::: Records supplied :::

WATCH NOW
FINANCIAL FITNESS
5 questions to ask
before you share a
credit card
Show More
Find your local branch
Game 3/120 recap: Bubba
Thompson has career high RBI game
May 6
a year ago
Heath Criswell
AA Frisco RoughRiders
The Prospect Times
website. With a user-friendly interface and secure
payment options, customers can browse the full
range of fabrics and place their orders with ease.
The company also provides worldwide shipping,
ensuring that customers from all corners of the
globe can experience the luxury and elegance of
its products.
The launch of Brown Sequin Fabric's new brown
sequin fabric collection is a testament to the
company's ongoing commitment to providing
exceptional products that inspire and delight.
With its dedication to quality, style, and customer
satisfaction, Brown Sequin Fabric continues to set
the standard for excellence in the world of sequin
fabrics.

:::
::: Records supplied :::

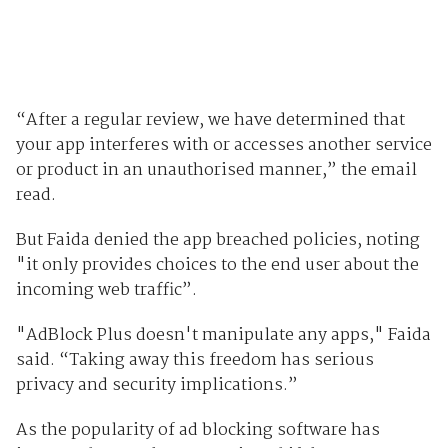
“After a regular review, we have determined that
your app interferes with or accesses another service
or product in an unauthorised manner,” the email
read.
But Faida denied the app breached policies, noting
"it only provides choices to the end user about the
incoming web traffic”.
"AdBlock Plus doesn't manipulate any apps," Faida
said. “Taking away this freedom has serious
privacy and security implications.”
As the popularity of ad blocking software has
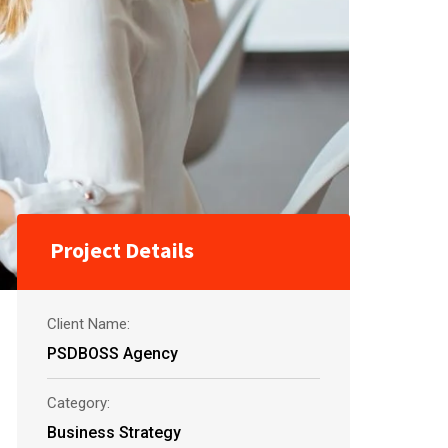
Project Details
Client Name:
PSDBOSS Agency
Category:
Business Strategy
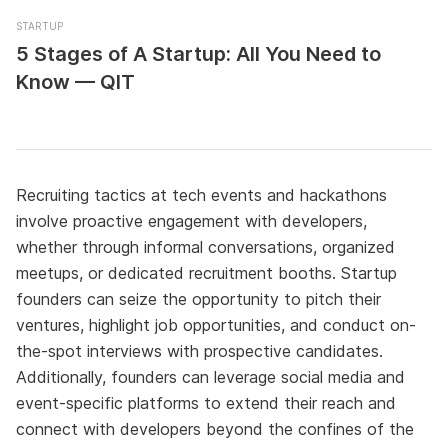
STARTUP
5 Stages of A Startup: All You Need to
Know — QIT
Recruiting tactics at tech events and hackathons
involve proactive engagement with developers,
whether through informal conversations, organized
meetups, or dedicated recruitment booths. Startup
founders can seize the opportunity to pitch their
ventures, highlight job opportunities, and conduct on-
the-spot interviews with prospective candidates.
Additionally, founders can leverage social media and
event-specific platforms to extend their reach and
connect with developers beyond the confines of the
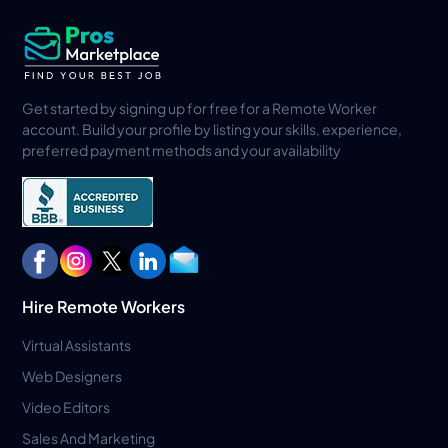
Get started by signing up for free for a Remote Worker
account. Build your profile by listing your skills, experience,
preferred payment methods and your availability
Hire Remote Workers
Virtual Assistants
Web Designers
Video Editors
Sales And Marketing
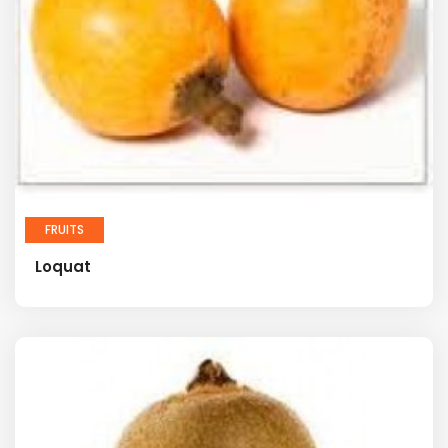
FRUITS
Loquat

:::

> **What the task asks**
Scan the material and collect every line that contains "company".

> **Answer box**
The company also provides worldwide shipping,
company's ongoing commitment to providing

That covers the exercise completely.